Conan Alexander, T S Mahesh

TL;DR

The paper addresses practical quantum sensing with large spin ensembles where higher coherence orders promise greater sensitivity but decoherence constrains performance. It demonstrates, using multiple-quantum solid-state NMR in a plastic crystal, how to create, manipulate, and detect large coherence-order spin clusters and map their coherence-order distributions to sense RF pulse-width jitters, complemented by a minimal numerical model to estimate information content. A key finding is the existence of an optimal maximum coherence order that maximizes sensing efficiency in nonuniform coherence-order mixtures, with jitters as small as tens of nanoseconds being detectable despite experimental imperfections.
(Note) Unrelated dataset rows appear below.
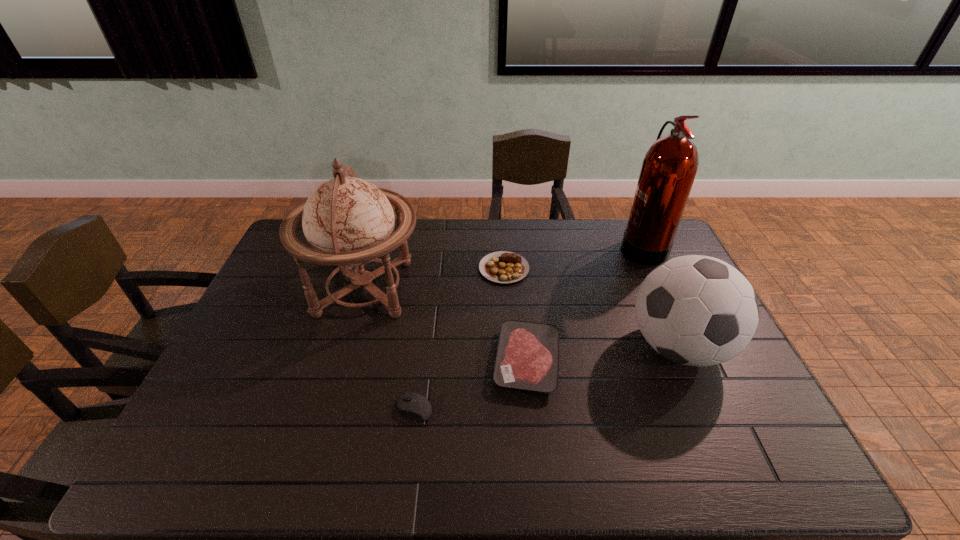 Identify the location of free space between the nearer steak and the computer equipment. The height and width of the screenshot is (540, 960). (470, 385).

Identify the location of free space between the farther steak and the nearer steak. Image resolution: width=960 pixels, height=540 pixels. (516, 315).

The image size is (960, 540). Identify the location of empty location between the globe and the nearer steak. coord(445,325).

You are a GUI agent. You are given a task and a screenshot of the screen. Output one action in this format:
    pyautogui.click(x=<x>, y=<y>)
    Task: Click on the vacant region between the fire extinguisher and the farther steak
    
    Given the screenshot: What is the action you would take?
    (x=573, y=257)

Locate an element on the screen. The width and height of the screenshot is (960, 540). vacant point located between the globe and the farther steak is located at coordinates (434, 279).

The image size is (960, 540). In order to click on object that is the closest to the farther steak in this screenshot , I will do `click(348, 222)`.

Identify which object is located as the fourth nearest to the farther steak. Please provide its 2D coordinates. Your answer should be formatted as a tuple, i.e. [(x, y)], where the tuple contains the x and y coordinates of a point satisfying the conditions above.

[(669, 168)]

The image size is (960, 540). I want to click on vacant region that satisfies the following two spatial constraints: 1. on the front-facing side of the fire extinguisher; 2. on the front side of the farther steak, so click(x=653, y=268).

Where is `vacant position in the image that satisfies the following two spatial constraints: 1. at the front of the globe showing Africa; 2. on the right side of the computer equipment`? The width and height of the screenshot is (960, 540). vacant position in the image that satisfies the following two spatial constraints: 1. at the front of the globe showing Africa; 2. on the right side of the computer equipment is located at coordinates (329, 409).

I want to click on vacant region that satisfies the following two spatial constraints: 1. on the front side of the farther steak; 2. on the left side of the fourth shortest object, so click(x=509, y=347). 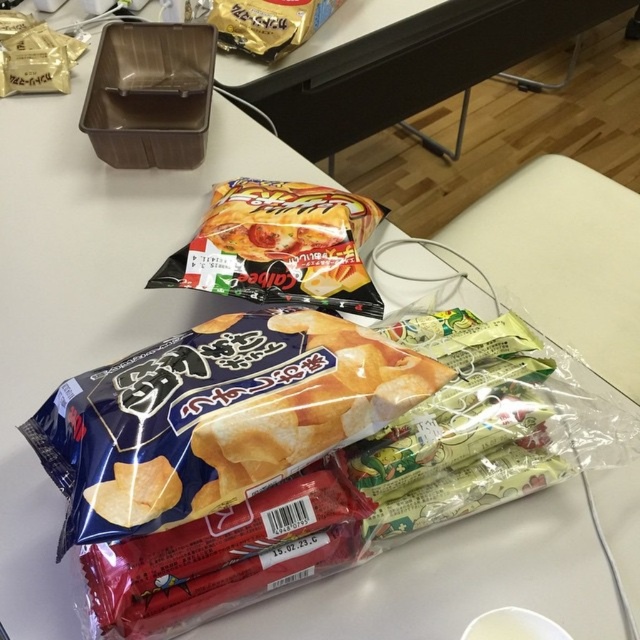 Does shiny plastic bag of chips at center have a smaller size compared to gold foil snack at upper center?

Actually, shiny plastic bag of chips at center might be larger than gold foil snack at upper center.

Can you confirm if shiny plastic bag of chips at center is positioned above gold foil snack at upper center?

This work validates solid-state NMR as a realistic platform for many-body quantum metrology and offers design principles for robust sensors that balance coherence order against decoherence.

Abstract

Quantum entanglement has long been recognized as an important resource for quantum sensing. In this work, we demonstrate the use of multiple-quantum solid-state NMR for quantum sensing by creating, manipulating, and detecting large clusters of correlated nuclear spins. We show that such clusters can sensitively detect pulse-width jitters in radio-frequency control fields at the level of tens of nanoseconds. By analyzing the response of high-order quantum coherences to these control-field jitters, we investigate the critical interplay between the enhanced sensitivity offered by large coherence orders, their relative distributions, and their varying susceptibility to decoherence. We further demonstrate that, even within a non-uniform distribution of coherence orders, there exists an optimal maximum coherence order that maximizes sensing efficiency. To support our interpretation, we supplement the experimental results with a simplified numerical model that estimates the corresponding quantum Fisher information. These results support the solid-state NMR platform as a valuable testbed for investigating many-body quantum metrology protocols.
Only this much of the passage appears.